# What to produce:
Transcribe the data verbatim and drop its images.
[Extracted records]
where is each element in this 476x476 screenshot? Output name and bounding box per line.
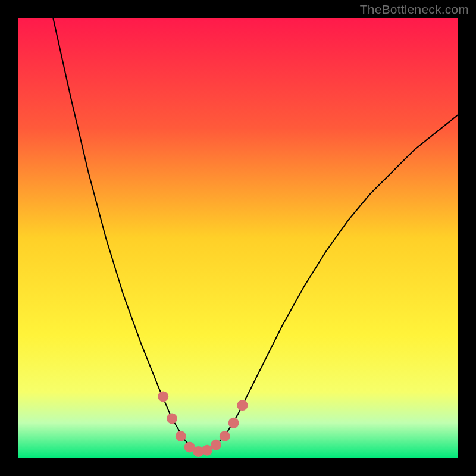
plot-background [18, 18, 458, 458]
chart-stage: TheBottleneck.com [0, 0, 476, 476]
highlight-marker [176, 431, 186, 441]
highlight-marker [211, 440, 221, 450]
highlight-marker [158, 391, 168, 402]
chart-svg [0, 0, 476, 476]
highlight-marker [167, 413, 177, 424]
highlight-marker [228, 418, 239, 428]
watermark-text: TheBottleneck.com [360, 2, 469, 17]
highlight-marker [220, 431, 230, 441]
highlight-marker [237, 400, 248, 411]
[/Extracted records]
# Solution:
where is each element in this 476x476 screenshot? Output name and bounding box per line.
plot-background [18, 18, 458, 458]
chart-stage: TheBottleneck.com [0, 0, 476, 476]
highlight-marker [176, 431, 186, 441]
highlight-marker [211, 440, 221, 450]
highlight-marker [158, 391, 168, 402]
chart-svg [0, 0, 476, 476]
highlight-marker [167, 413, 177, 424]
highlight-marker [228, 418, 239, 428]
watermark-text: TheBottleneck.com [360, 2, 469, 17]
highlight-marker [220, 431, 230, 441]
highlight-marker [237, 400, 248, 411]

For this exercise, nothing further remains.